I miss the lounge.
I think a fair number of them eventually made it over.
I second what @John_DiFool Johnson said, and I’m not doing it out of groupthink. We’re supposed to rebut and debate with solid arguments. Oner at [redacted]’s site, people will defy logic in preference to deliberate bad-faith interpretation and give themselves an outrage bump by downvoting anything, read or unread.
There’s a huge difference between having like buttons and having like and dislike buttons.
It’s moot since we can’t have any of it, but like buttons aren’t the same as being able to downvote the unrighteous.
You guys make Discourse sound like Scientology.
In a forum for a game I follow in development there are “like” buttons and that’s it. They aren’t disruptive and don’t mean much.
There used to be a “like” and a “LOL” button. The LOL button was intended to be for appreciating a joke or humorous observation but it became a de facto “dislike” button as people used it to indicate “this is so stupid it’s funny”. They got rid of it.
So I guess I have two contradictory points from my experience at that board. One is that like buttons can be fine (assuming it’s not tied into an official reputation system). The other is that a community can find a way to make something innocuous into something toxic.
People tend to think in binary terms. If you give them two buttons for reactions, one will become good and one will become bad. Doesn’t really matter what they look like.

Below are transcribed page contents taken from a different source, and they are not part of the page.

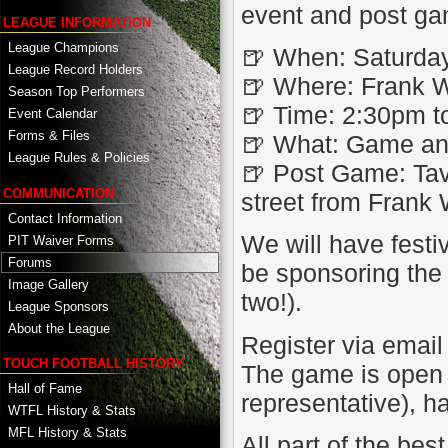
event and post g
LEAGUE INFORMATION
League Champions
🍺 When: Saturda
League Record Holders
🍺 Where: Frank W
Season Top Performers
🍺 Time: 2:30pm t
Event Calendar
Forms & Files
🍺 What: Game an
League Rules & Policies
🍺 Post Game: Tav
COMMUNICATION
street from Frank
Contact Information
We will have festi
PIT Waiver Forms
Forums
be sponsoring the 
Image Gallery
two!).
League Sponsors
About the League
Register via email
TOUCH FOOTBALL HISTORY
The game is open t
Hall of Fame
representative), h
WTFL History & Stats
MFL History & Stats
All part of the be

On Facebook in science news topics covering concepts that in any way contradict Young Earth Creationism there are always many trolls that use the laugh reaction the same way.
Where Is @discobot hiding?
Hi! To find out what I can do, say @discobot display help
.
What is this “tutorial” that you’s speak of?
Send a PM to discobot. The subject can be anything. Put “@discobot start tutorial” in the body of the PM. You won’t be able to do some of the tasks so reply to those with “skip” the first time and “Skip” the next time (it doesn’t like two replies to be identical).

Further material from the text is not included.